In the recently published book ‘Tell Me Something: Documentary Filmmakers,’ Jessica Edwards compiled advice from 60 of the worlds best documentary filmmakers. To purchase a copy, visit the book’s website. In this excerpt, filmmaker Shola Lynch shares her advice for other filmmakers.
There is no formula for filmmaking success. This is a tough business to be in. You have to have vision and creativity in addition to being entrepreneurial. But really these are just platitudes. The most helpful advice I’ve gotten has to do with living life, because the hardest part of filmmaking is not making a film but continuing to make films. While it’s possible to take a vow of poverty and neglect your whole life for your job, that’s no way to live and create a body of work. I don’t know how the story will end, but after 17 years of doc-making, I’ll share what’s worked for me.
I have to admit I never set out to be a filmmaker. After graduate school in history and museum studies, I wanted to be a curator. In 1996, after struggling to find jobs in my field, I stumbled on a chance to work for the award-winning filmmaker Ken Burns. It seemed like a cool opportunity to curate for film instead of walls, so I jumped at it. The four-year job became my graduate film school. About halfway through it, the most valuable lesson came unexpectedly, as I waited for the copy machine. A senior producer, Lynn Novick, had just put a large document in the feeder. Married with toddlers, she had great focus at work, so this was a rare moment to chat. Instead, as the machine clicked and copied, she said out loud but half to herself, “I wish someone had told me that you can have it all; you just can’t have it all at the same time.” In my twenties, I didn’t get what she was trying to say. In my eyes, she did have it all. Although I was dismissive at the time, smiling politely and wishing she’d hurry up with the machine, what she said stuck with me.
The other piece of advice came years later while I was directing my first documentary, Chisholm ’72—Unbought & Unbossed (2004), about Congresswoman Shirley Chisholm’s run for the Democratic nomination for president in 1972. I was driving Mrs. Chisholm home after a long interview day when she leaned closer to me and said, “So, young lady …” She was usually very formal, so as she paused I braced myself for some deep political insight now that the cameras were off and we were alone. Instead, Mrs. Chisholm asked me a question—a dreaded one for a single woman in her thirties: “Do you have someone special in your life?” Taken off-guard and embarrassed, I mumbled something about being busy—working on a film about her. It didn’t matter. She shook her head with firm disapproval and said, “It is important to take care of yourself.” With a finger wag and a slight chuckle she added, “Men always do.” Like any good teacher, she completely shifted my thinking. I had always thought about a personal life as a distraction from work, not as an addition to my life, health, and creativity.

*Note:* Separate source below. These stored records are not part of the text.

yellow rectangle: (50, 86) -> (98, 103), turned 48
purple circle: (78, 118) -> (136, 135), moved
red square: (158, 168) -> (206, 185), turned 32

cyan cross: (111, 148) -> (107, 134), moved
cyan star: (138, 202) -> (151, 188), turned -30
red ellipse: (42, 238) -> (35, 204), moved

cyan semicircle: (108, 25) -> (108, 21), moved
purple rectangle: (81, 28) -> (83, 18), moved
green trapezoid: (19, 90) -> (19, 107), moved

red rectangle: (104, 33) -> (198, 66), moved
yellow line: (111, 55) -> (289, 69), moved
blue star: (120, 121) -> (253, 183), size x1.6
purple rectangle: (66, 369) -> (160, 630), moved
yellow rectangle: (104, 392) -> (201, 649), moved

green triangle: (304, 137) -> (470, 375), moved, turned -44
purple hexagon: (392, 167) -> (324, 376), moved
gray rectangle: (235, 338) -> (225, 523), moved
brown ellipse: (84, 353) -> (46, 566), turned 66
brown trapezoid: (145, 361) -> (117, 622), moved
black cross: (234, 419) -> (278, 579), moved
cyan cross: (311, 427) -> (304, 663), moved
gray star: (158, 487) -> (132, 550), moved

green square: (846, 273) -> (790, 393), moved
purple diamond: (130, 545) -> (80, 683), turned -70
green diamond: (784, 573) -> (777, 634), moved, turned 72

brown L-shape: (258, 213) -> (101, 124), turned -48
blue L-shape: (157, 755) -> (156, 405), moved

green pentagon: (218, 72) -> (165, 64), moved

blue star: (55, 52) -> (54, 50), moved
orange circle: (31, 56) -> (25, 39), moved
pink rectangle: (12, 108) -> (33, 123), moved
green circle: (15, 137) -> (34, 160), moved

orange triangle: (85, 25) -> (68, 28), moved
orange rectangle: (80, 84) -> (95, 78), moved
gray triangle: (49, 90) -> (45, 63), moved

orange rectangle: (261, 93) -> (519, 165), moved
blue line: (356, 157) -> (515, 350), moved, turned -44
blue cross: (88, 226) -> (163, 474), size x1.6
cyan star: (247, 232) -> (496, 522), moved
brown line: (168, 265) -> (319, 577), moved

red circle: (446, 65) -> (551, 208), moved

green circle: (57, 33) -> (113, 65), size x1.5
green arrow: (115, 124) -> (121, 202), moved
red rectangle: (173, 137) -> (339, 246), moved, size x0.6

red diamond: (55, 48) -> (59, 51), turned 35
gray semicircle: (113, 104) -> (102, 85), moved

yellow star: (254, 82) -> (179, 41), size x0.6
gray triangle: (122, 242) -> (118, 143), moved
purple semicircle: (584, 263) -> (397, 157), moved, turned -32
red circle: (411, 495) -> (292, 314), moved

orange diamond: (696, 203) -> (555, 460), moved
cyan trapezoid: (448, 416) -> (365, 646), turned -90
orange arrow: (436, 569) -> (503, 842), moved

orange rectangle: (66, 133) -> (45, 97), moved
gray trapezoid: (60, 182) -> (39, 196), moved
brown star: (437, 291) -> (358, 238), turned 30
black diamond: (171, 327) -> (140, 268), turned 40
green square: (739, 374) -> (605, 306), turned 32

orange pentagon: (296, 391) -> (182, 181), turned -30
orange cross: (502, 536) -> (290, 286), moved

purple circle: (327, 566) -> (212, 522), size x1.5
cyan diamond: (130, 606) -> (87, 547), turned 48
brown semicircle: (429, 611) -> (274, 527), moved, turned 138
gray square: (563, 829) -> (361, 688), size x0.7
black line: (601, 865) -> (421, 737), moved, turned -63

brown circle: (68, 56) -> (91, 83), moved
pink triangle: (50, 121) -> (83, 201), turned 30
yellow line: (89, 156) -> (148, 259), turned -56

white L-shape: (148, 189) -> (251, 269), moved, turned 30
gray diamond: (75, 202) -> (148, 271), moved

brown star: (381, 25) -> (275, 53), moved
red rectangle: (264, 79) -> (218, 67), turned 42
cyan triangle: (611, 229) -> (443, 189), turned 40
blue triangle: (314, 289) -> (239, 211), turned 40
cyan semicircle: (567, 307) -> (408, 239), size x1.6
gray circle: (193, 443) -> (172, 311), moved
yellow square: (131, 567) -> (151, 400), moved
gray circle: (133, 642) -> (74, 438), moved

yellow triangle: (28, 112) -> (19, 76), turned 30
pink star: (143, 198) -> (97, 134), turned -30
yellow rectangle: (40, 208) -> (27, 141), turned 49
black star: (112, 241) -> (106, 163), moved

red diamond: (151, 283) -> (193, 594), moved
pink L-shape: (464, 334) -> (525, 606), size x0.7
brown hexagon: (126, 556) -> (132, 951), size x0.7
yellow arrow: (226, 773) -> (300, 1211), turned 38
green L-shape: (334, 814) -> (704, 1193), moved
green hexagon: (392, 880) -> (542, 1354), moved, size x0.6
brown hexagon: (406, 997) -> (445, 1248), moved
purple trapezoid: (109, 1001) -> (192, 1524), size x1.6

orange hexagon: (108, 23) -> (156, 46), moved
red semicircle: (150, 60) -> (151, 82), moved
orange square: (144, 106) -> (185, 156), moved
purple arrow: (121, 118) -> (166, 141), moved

Both pieces of advice became relevant when I was making Free Angela & All Political Prisoners—a political crime drama about Angela Davis, the scholar, activist, and former communist who topped the FBI’s Most Wanted list in 1970. Professor Davis is a recognizable figure, so I thought there would be no problem raising the funds. I didn’t anticipate that the controversy she stirred up was still alive and strong 40 years later. As a result, raising the budget turned out to be an eight-year Herculean task. During one of the many points when I was stalled, I revisited Chisholm’s advice. I made time for a personal life, and before I knew it, I was married with two kids. That is when Lynn’s words clicked, finally making sense. I could not have it all at once; I had to concentrate on one aspect of my life at a time. My fix became to rotate my priorities: Free Angela, for-hire producing work (to make some kind of living), and a family. Like a juggler, I kept each priority in play to focus on the ball in the air or whatever needed my attention most. Sometime I juggled fast and other times at a more measured pace. My goal was never to be perfect. I was pushing the limits of my time and energy so when I inevitably dropped all the balls, I picked them up without too much judgment, learned what I could to avoid repeating the same misstep, and kept it moving. And do you know what? I finished Free Angela, my kids thrived, and I survived. The big lesson I learned was that for my ultimate productivity, I needed to be happy. Truth be told, my heart would not be whole without my work or my family. I had to find a way to accommodate both for my health, well-being, and creativity.
Therefore, since longevity is the toughest filmmaking challenge, my advice is to find a way to make your work part of your life—or in other words, find your juggle.
Filmography: Chisholm ’72—Unbought & Unbossed (2004), Free Angela & All Political Prisoners (2012).